フィッシング対策協議会の認証方法調査・推進ワーキンググループが発表したインターネットサービス事業者が採用している認証方法についての調査結果によると、IDとパスワードのみの認証方法が大多数で、パスワードを平文で管理している事業者が14%あった。
この記事は会員限定です。会員登録(無料)すると全てご覧いただけます。
フィッシング対策協議会の認証方法調査・推進ワーキンググループは2019年5月16日、インターネットサービス事業者が採用している認証方法についての調査結果の一部を速報として発表した。
個人の認証方法については、多くがIDとパスワードの組み合わせで、多要素認証やリスクベース認証を採用している事業者は少なかった。具体的には「IDとパスワード」と回答した割合は77%、二要素認証を含む「多要素認証」は20%、「リスクベース認証」は1%だった(図1)。
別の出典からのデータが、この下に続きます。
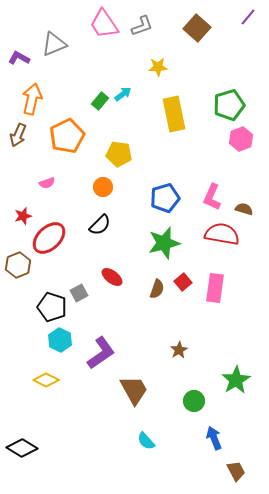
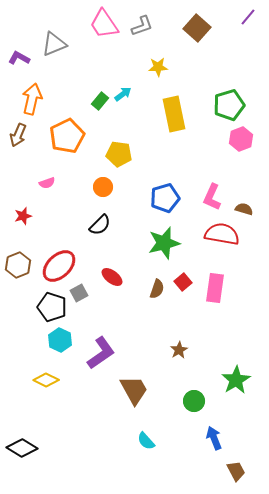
red ellipse at (49, 238): moved 10 px right, 28 px down
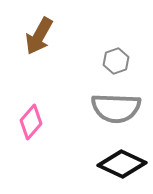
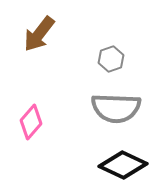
brown arrow: moved 2 px up; rotated 9 degrees clockwise
gray hexagon: moved 5 px left, 2 px up
black diamond: moved 1 px right, 1 px down
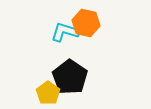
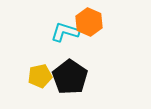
orange hexagon: moved 3 px right, 1 px up; rotated 12 degrees clockwise
yellow pentagon: moved 8 px left, 17 px up; rotated 25 degrees clockwise
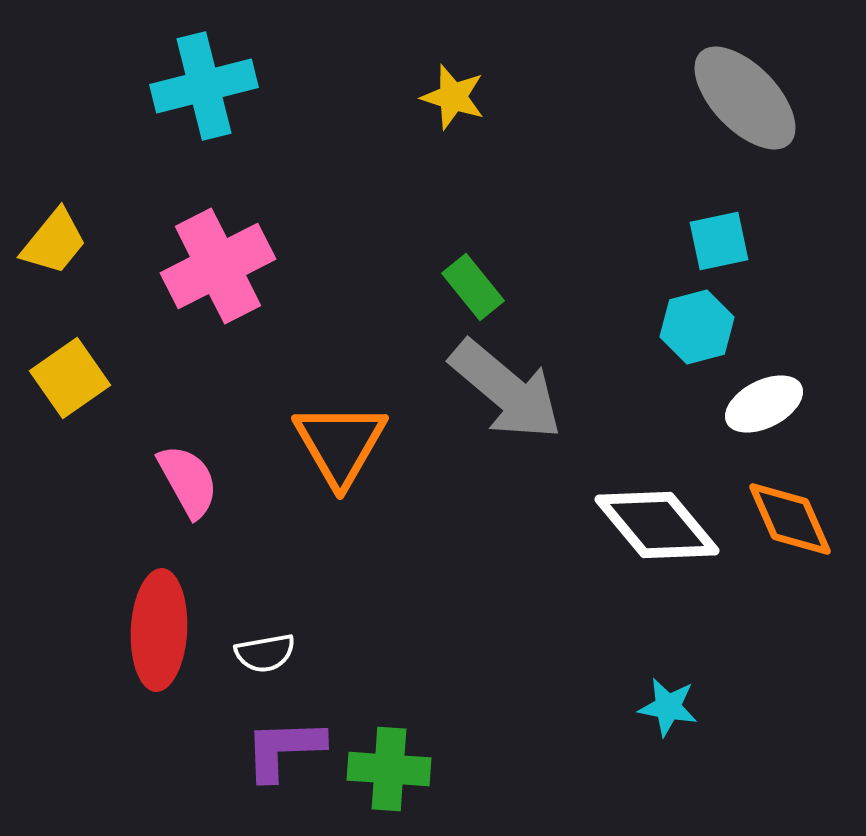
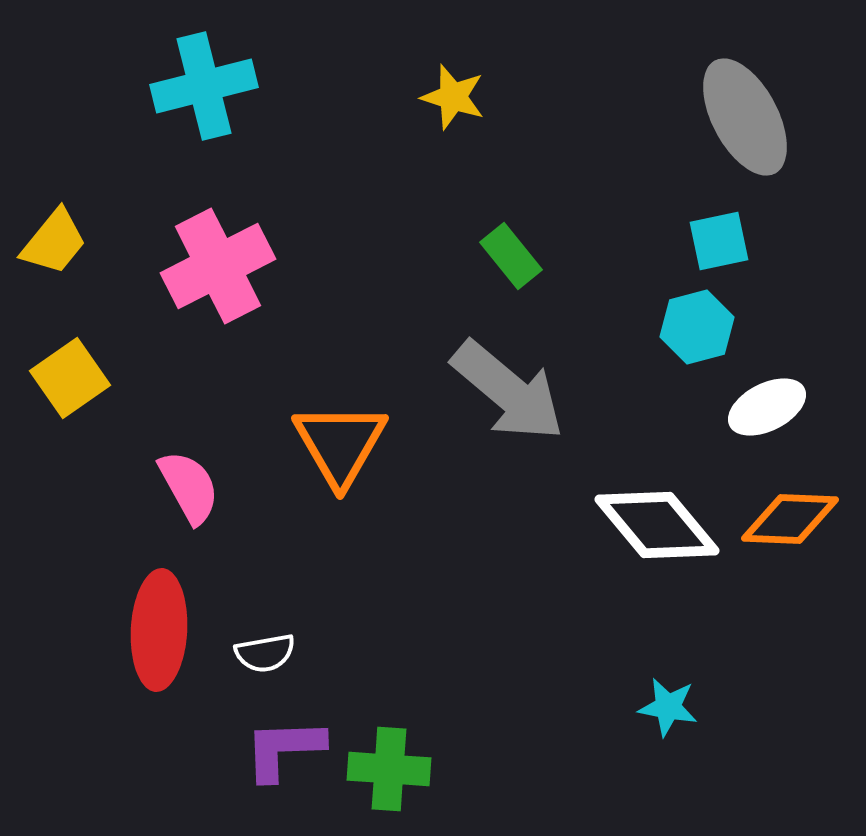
gray ellipse: moved 19 px down; rotated 16 degrees clockwise
green rectangle: moved 38 px right, 31 px up
gray arrow: moved 2 px right, 1 px down
white ellipse: moved 3 px right, 3 px down
pink semicircle: moved 1 px right, 6 px down
orange diamond: rotated 64 degrees counterclockwise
この結果について認証方法調査・推進ワーキンググループは「サービス事業者から漏えいしたパスワードリストを利用する『リスト型攻撃』によって不正アクセス被害が顕在化して以来、パスワード以外の要素を認証に追加適用するサービスが増加した。認証要素の追加は安全性の向上につながる一方、認証手順が増えるため利用者の利便性は低下する。そのため、多要素認証の導入を単に推進するのではなく、サービスが扱う情報や資産の性質と、安全性や利便性のバランスを考慮して、サービスごとに適切な認証環境を構築する必要がある」としている。
次に、インターネットサービスのユーザーに対してパスワードの変更を定期的に要求しているかどうかについては要求していると回答した事業者が多く、「していない」と回答した割合は26%だった。パスワードの変更頻度については「3カ月以内」が33%、「6カ月以内」が26%、「12カ月以内」が10%、「12カ月を超えた期間で実施」が5%だった。
パスワードの定期的な変更について同ワーキンググループは「総務省が運営する『国民のための情報セキュリティサイト』が、2018年3月に『パスワードの定期的な変更は不要』と発表した。これは、パスワードの定期的な変更を求めることによって、パスワードの作り方がパターン化し、単純なパスワードを使用してしまう他、パスワードの使い回しが横行してしまうことへの対処だ。しかしこの対処は、単純なパスワードを使用せず、使い回しもしないという認識が利用者の間に行き渡っていることが前提となる。現在は利用者を啓発しつつ、サービス事業者に対してもパスワードの定期的な変更を不要とすることを浸透させる段階だと認識している」と述べている。
最後に、パスワードの管理方法について調査した。万が一パスワードが盗まれても問題ないよう、ハッシュや暗号化などを施した状態で管理しているかどうかについては、86%が「パスワードを読めない状態で管理している」と回答した。その一方で14%が平文で管理していた(図2)。
この結果を受けて同ワーキンググループは「パスワード漏えいのリスクは外部からの侵入だけでなく、内部スタッフが標的型攻撃を受けた場合の漏えいや悪意によるものもある。これらのリスクを想定すると、パスワードの『ハッシュ化』『暗号化』といった難読化処理は、標準とすべき対策だ」としている。
今回の調査は2019年2月に、インターネットサービスを提供している事業者を対象に実施し、308人から回答を得た。認証方法調査・推進ワーキンググループは、フィッシング対策と関連の高いインターネットサービスの利用者認証について調査し、より安全なサービスの提供と利用に向けて認証方法関連の情報を提供する目的で、2018年10月から活動している。